Instant Bhelpuri: Amulya Malladi’s Mango Season juxtaposes recipes, many quite edible, against the story of Priya Rao, who has turned away from an arranged marriage, is concealing an engagement to an American from her family, and agrees in desperation to return briefly to dusty, dirty, confusing, hot, sweaty India. The suitable boy crops up. Of course he does. Expecting him not to would be like expecting a mainstream NRI flick to end with sadness and existential gloom. No doubt Malladi was taking her cue from the far more talented Anita Rau Badami, who called an early novel Tamarind Mem for more complicated reasons. But neither of them can hold a candle to Nisha Minhas, fast making a niche for herself in the world of Brit chicklit (subdivision: Multiculture Lite). Minhas’ first attempt was Chapatti or Chips?, billed as a romantic comedy set in Milton Keynes and featuring Ashok, Naina and Dave. Ashok is every brown woman’s dream come true; Dave is the bad boy; Naina’s confused. With only a slight hiccup when she titled book two Sari and Sins, Minhas reclaimed her edible territory with book three, Passion and Poppadums, where nice young brown girl takes on not just white man, but his jealous and gorgeous white fiancee. Could this be what Rushdie meant when he first coined that famous phrase about the Empire writing back?

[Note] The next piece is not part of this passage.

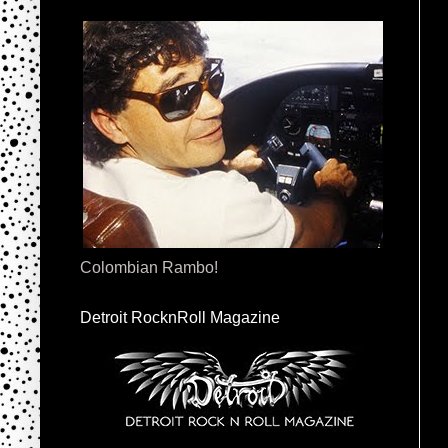
Colombian Rambo!
Detroit RocknRoll Magazine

The two books that show some faint promise within the one-plot-blurs-all confines of the genre matrimonial are Cauvery Madhavan’s Paddy Indian, which attempted to do for the Indian Irish what Meera Syal had done for Indians in England, and Tanuja Desai Hidier’s Born Confused, which makes up in verve and exuberance what it lacks in originality. If Indian filmmakers continue to spread their creative horizons, there’s no reason why the next Karan Johar blockbuster wouldn’t hire either Madhavan or Desai Hidier as screenwriters.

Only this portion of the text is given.